Characterization and upgrade of a quantum graph neural network for charged particle tracking

TL;DR

This work characterize and upgrade a quantum graph neural network architecture for charged particle track reconstruction on a simulated high luminosity dataset, and presents new evidence of improved training behavior, specifically in terms of convergence toward the final trained configuration.

Abstract

In the forthcoming years the LHC experiments are going to be upgraded to benefit from the substantial increase of the LHC instantaneous luminosity, which will lead to larger, denser events, and, consequently, greater complexity in reconstructing charged particle tracks, motivating frontier research in new technologies. Quantum machine learning models are being investigated as potential new approaches to high energy physics (HEP) tasks.

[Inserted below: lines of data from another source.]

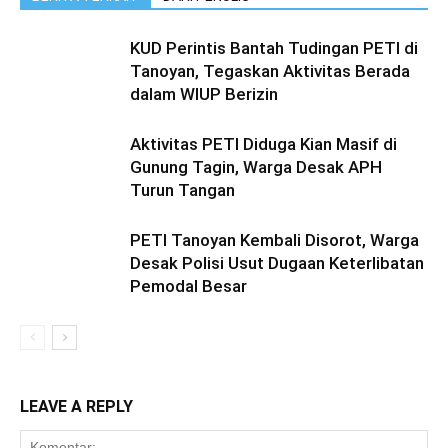
KUD Perintis Bantah Tudingan PETI di
Tanoyan, Tegaskan Aktivitas Berada
dalam WIUP Berizin
Aktivitas PETI Diduga Kian Masif di
Gunung Tagin, Warga Desak APH
Turun Tangan
PETI Tanoyan Kembali Disorot, Warga
Desak Polisi Usut Dugaan Keterlibatan
Pemodal Besar
LEAVE A REPLY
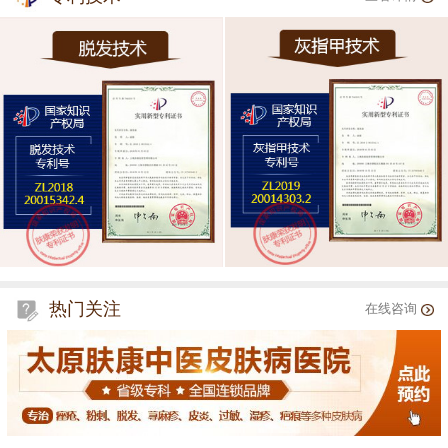
热门关注
在线咨询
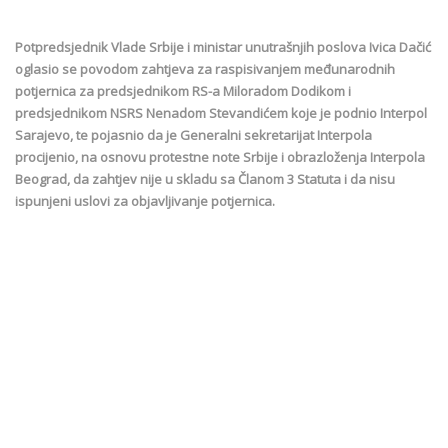
Potpredsjednik Vlade Srbije i ministar unutrašnjih poslova Ivica Dačić
oglasio se povodom zahtjeva za raspisivanjem međunarodnih
potjernica za predsjednikom RS-a Miloradom Dodikom i
predsjednikom NSRS Nenadom Stevandićem koje je podnio Interpol
Sarajevo, te pojasnio da je Generalni sekretarijat Interpola
procijenio, na osnovu protestne note Srbije i obrazloženja Interpola
Beograd, da zahtjev nije u skladu sa Članom 3 Statuta i da nisu
ispunjeni uslovi za objavljivanje potjernica.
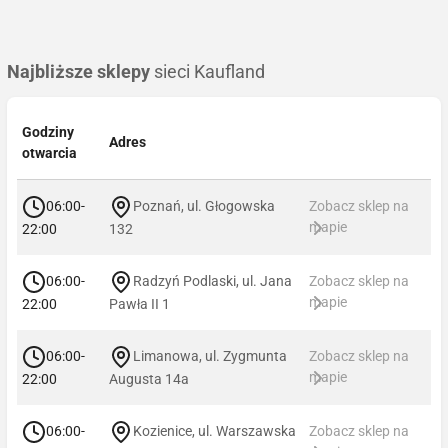
Najbliższe sklepy
sieci Kaufland
Godziny
Adres
otwarcia
06:00-
Poznań, ul. Głogowska
Zobacz sklep na
mapie
22:00
132
06:00-
Radzyń Podlaski, ul. Jana
Zobacz sklep na
mapie
22:00
Pawła II 1
06:00-
Limanowa, ul. Zygmunta
Zobacz sklep na
mapie
22:00
Augusta 14a
06:00-
Kozienice, ul. Warszawska
Zobacz sklep na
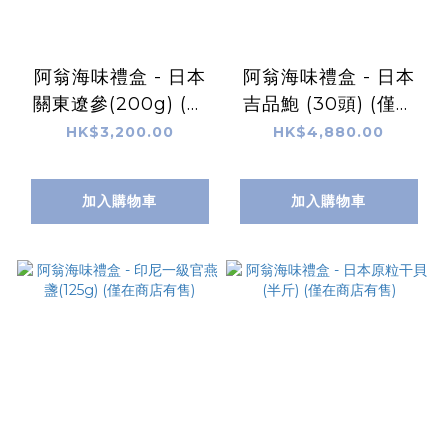
阿翁海味禮盒 - 日本
阿翁海味禮盒 - 日本
關東遼參(200g) (僅
吉品鮑 (30頭) (僅在
在商店有售)
商店有售)
HK$3,200.00
HK$4,880.00
加入購物車
加入購物車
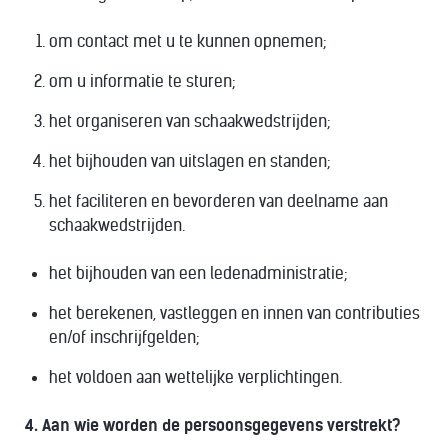
om contact met u te kunnen opnemen;
om u informatie te sturen;
het organiseren van schaakwedstrijden;
het bijhouden van uitslagen en standen;
het faciliteren en bevorderen van deelname aan
schaakwedstrijden.
het bijhouden van een ledenadministratie;
het berekenen, vastleggen en innen van contributies
en/of inschrijfgelden;
het voldoen aan wettelijke verplichtingen.
4. Aan wie worden de persoonsgegevens verstrekt?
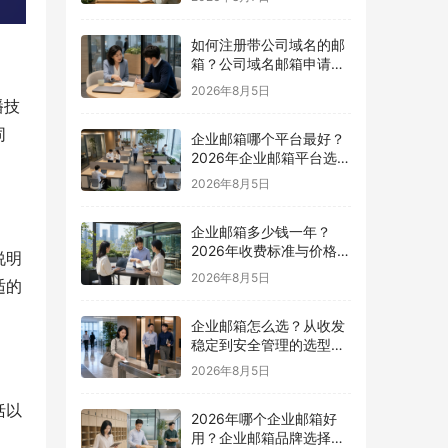
如何注册带公司域名的邮
箱？公司域名邮箱申请与
配置指南
2026年8月5日
播技
同
企业邮箱哪个平台最好？
2026年企业邮箱平台选择
指南
2026年8月5日
企业邮箱多少钱一年？
2026年收费标准与价格计
说明
算指南
2026年8月5日
适的
企业邮箱怎么选？从收发
稳定到安全管理的选型指
南
2026年8月5日
括以
2026年哪个企业邮箱好
用？企业邮箱品牌选择指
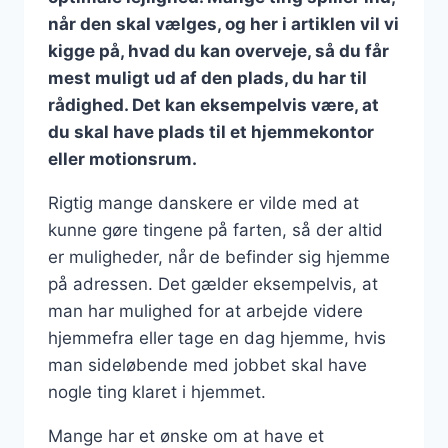
når den skal vælges, og her i artiklen vil vi
kigge på, hvad du kan overveje, så du får
mest muligt ud af den plads, du har til
rådighed. Det kan eksempelvis være, at
du skal have plads til et hjemmekontor
eller motionsrum.
Rigtig mange danskere er vilde med at
kunne gøre tingene på farten, så der altid
er muligheder, når de befinder sig hjemme
på adressen. Det gælder eksempelvis, at
man har mulighed for at arbejde videre
hjemmefra eller tage en dag hjemme, hvis
man sideløbende med jobbet skal have
nogle ting klaret i hjemmet.
Mange har et ønske om at have et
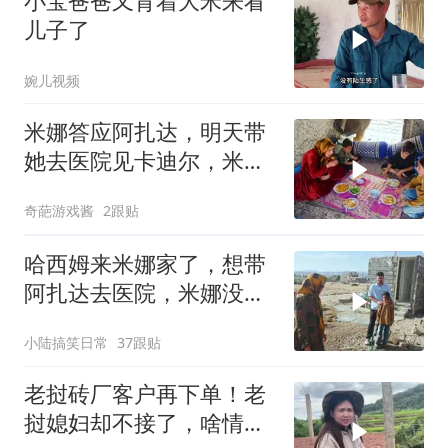
小宝爸爸又背着大米来看
儿子了
婉儿视频
米娜答应阿扎达，明天带
她去医院见卡迪尔，米娜
能说到做到吗
奇葩游戏酱
2跟贴
哈西姆来米娜家了，想带
阿扎达去医院，米娜没答
应哈西姆
小陆搞笑日常
37跟贴
老挝砖厂客户再下单！老
挝媳妇却不接了，啥情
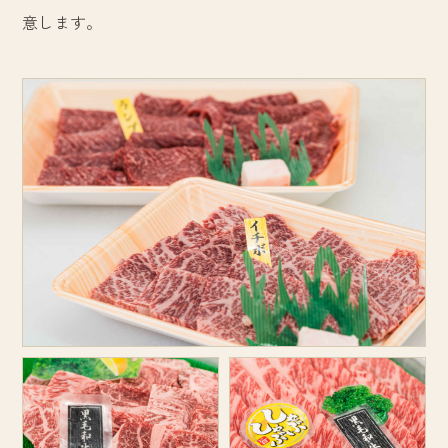
意します。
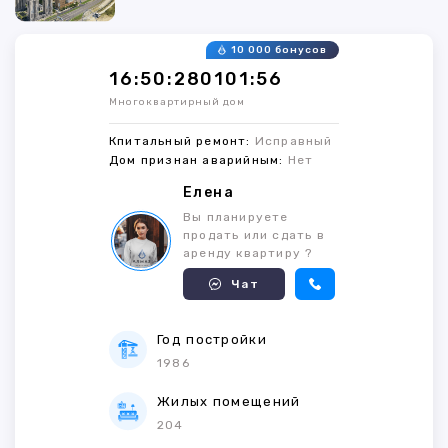
10 000 бонусов
16:50:280101:56
Многоквартирный дом
Кпитальный ремонт:
Исправный
Дом признан аварийным:
Нет
Елена
Вы планируете
продать или сдать в
аренду квартиру ?
Чат
Год постройки
1986
Жилых помещений
204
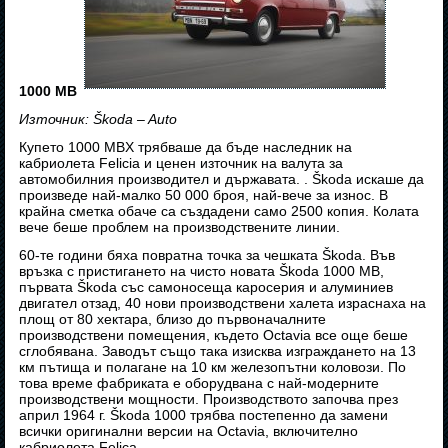
1000 MB
Източник: Škoda – Auto
Купето 1000 MBX трябваше да бъде наследник на
кабриолета Felicia и ценен източник на валута за
автомобилния производител и държавата. . Škoda искаше да
произведе най-малко 50 000 броя, най-вече за износ. В
крайна сметка обаче са създадени само 2500 копия. Колата
вече беше проблем на производствените линии.
60-те години бяха повратна точка за чешката Škoda. Във
връзка с пристигането на чисто новата Škoda 1000 MB,
първата Škoda със самоносеща каросерия и алуминиев
двигател отзад, 40 нови производствени халета израснаха на
площ от 80 хектара, близо до първоначалните
производствени помещения, където Octavia все още беше
сглобявана. Заводът също така изисква изграждането на 13
км пътища и полагане на 10 км железопътни коловози. По
това време фабриката е оборудвана с най-модерните
производствени мощности. Производството започва през
април 1964 г. Škoda 1000 трябва постепенно да замени
всички оригинални версии на Octavia, включително
кабриолета Felica.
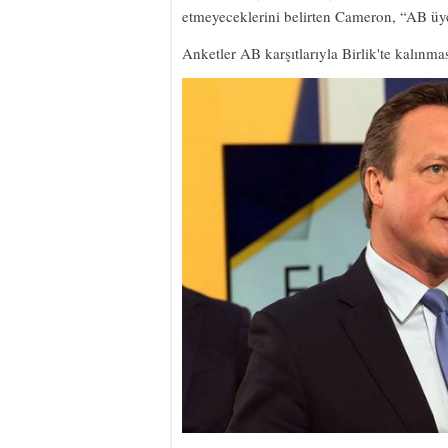
etmeyeceklerini belirten Cameron, “AB üye
Anketler AB karşıtlarıyla Birlik'te kalınmas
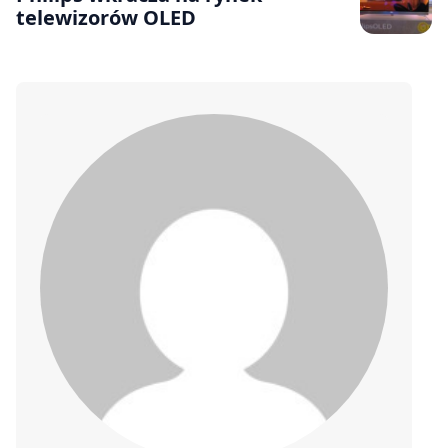
telewizorów OLED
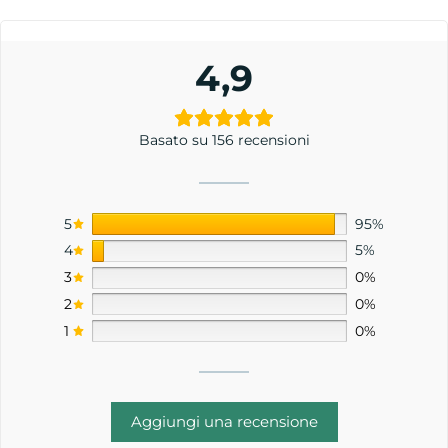
4,9
Basato su 156 recensioni
5
95%
4
5%
3
0%
2
0%
1
0%
Aggiungi una recensione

We characterize and upgrade a quantum graph neural network (QGNN) architecture for charged particle track reconstruction on a simulated high luminosity dataset. The model operates on a set of event graphs, each built from the hits generated in tracking detector layers by particles produced in proton collisions, performing a classification of the possible hit connections between adjacent layers. In this approach the QGNN is designed as a hybrid architecture, interleaving classical feedforward networks with parametrized quantum circuits. We characterize the interplay between the classical and quantum components. We report on the principal upgrades to the original design, and present new evidence of improved training behavior, specifically in terms of convergence toward the final trained configuration.

Figures (15)

• Figure 1: TrackML detector layout from trackml. The three different sub-detectors are shown on the left and with the associated colors in the z-r plane depiction on the right. Grey lines correspond to different pseudorapidity $\eta$ values.
• Figure 2: Message passing algorithm. Information from node A is first propagated to its nearest neighbor D, and then propagated to the next to nearest neighbors C and E.
• Figure 3: Block diagram of a graph neural network for edge classification. The iteration of Edge and Note Networks is responsible for the propagation of the information at different orders of proximity in the graph structure, as in Fig. \ref{['fig:Node messa']}.
• Figure 4: Structure of a generic hybrid sub-module in the QGNN, with encoding and readout layers to manage the dimensionality of the data, and a parametrized quantum circuit between classical networks. Arrows represent the data flow; no additional learnable parameters are present in-between different blocks, and the output of the previous block is directly taken as input to the next.
• Figure 5: The 3-layers and 4-qubits parametrized quantum circuit used as foundation to the original hybrid classical-quantum layers of the QGNN. Information is encoded in the initial quantum state through angle encoding. $RY$ gates perform $Y$-axis rotations, each parametrized by a trainable angle $\theta_i$